The researchers evaluated MemRL against several baselines on four diverse industry benchmarks: BigCodeBench (code generation), ALFWorld (embodied navigation), Lifelong Agent Bench (OS and database interaction), and Humanity’s Last Exam (complex multidisciplinary reasoning).
The results showed that MemRL consistently outperformed baselines in both runtime learning (improving during the session) and transfer learning (generalizing to unseen tasks).

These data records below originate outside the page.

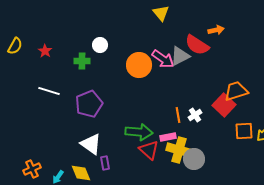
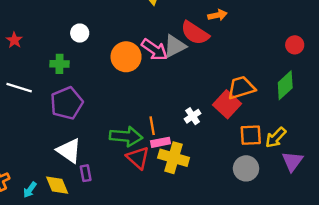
green cross: (82, 61) -> (60, 64), moved
orange line: (178, 115) -> (152, 126), moved
gray circle: (194, 159) -> (246, 168), moved

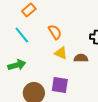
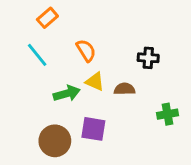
green arrow: (17, 65) -> (67, 93), moved

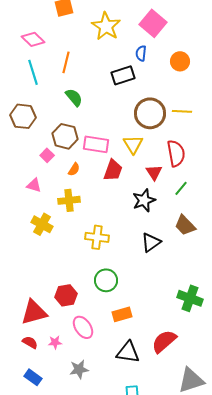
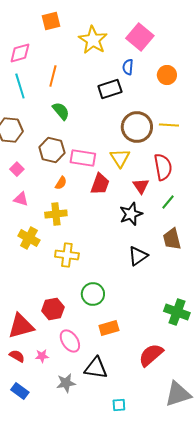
pink diamond: (33, 39) -> (20, 53), turned -60
pink square: (47, 155) -> (17, 169), moved
brown trapezoid: (185, 225) -> (172, 239), turned 30
yellow cross: (97, 237) -> (67, 255), moved
black triangle: (128, 352) -> (96, 368), moved

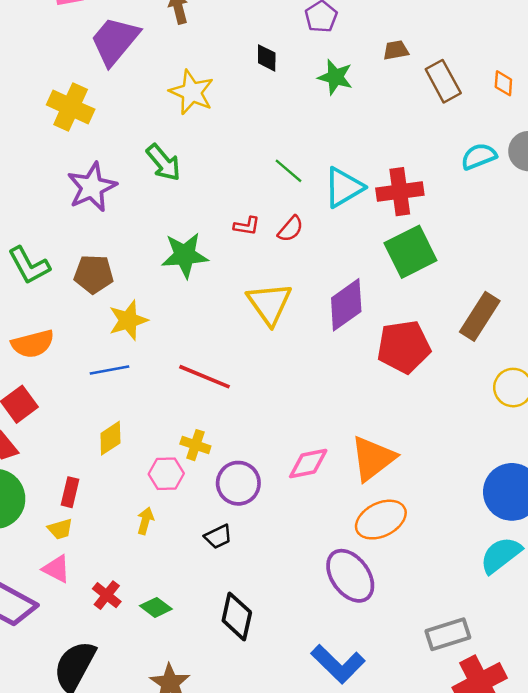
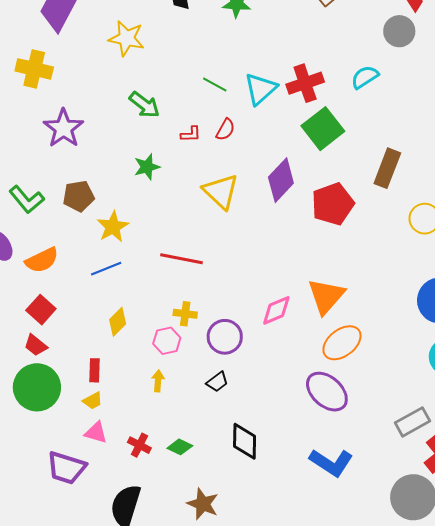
cyan semicircle: (479, 156) -> (365, 77), moved
green arrow: (163, 163) -> (144, 105), moved
green star: (185, 255) -> (147, 167), size x0.7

The advantages of this value-aware retrieval mechanism were most pronounced in exploration-heavy environments like ALFWorld. In this benchmark, which requires agents to navigate and interact with a simulated household environment, MemRL achieved a relative improvement of approximately 56% over MemP, another agentic memory framework. The researchers found that the reinforcement learning component effectively encouraged the agent to explore and discover solutions for complex tasks that similarity-based retrieval methods often failed to solve.
When the memory bank was frozen and tested on held-out sets to measure generalization, MemRL achieved the highest accuracy across benchmarks. For example, on the Lifelong Agent Bench, it improved significantly upon the standard RAG baseline on OS tasks. This indicates that the system does not merely memorize training data but effectively filters out low-value memories to retain high-utility experiences that generalize to new situations.
MemRL fits within a growing body of research focused on Memory-Based Markov Decision Processes (M-MDP), a formulation that frames memory retrieval as an active decision-making step rather than a passive search function. By treating retrieval as an action that can be optimized via reinforcement learning, frameworks like MemRL and similar approaches such as Memento are paving the way for more autonomous systems.
For enterprise AI, this shift is significant. It suggests a future where agents can be deployed with a general-purpose LLM and then rapidly adapt to specific company workflows, proprietary databases, and unique problem sets through interaction alone. The key shift we’re seeing is frameworks that are treating applications as dynamic environments that they can learn from.
These emerging capabilities will allow organizations to maintain consistent, high-performance agents that evolve alongside their business needs, solving the problem of stale models without incurring the prohibitive costs of constant retraining.
It marks a transition in how we value data. “In a future where static data is about to be exhausted, the interaction experience generated by each intelligent agent during its lifespan will become the new fuel,” Wen said.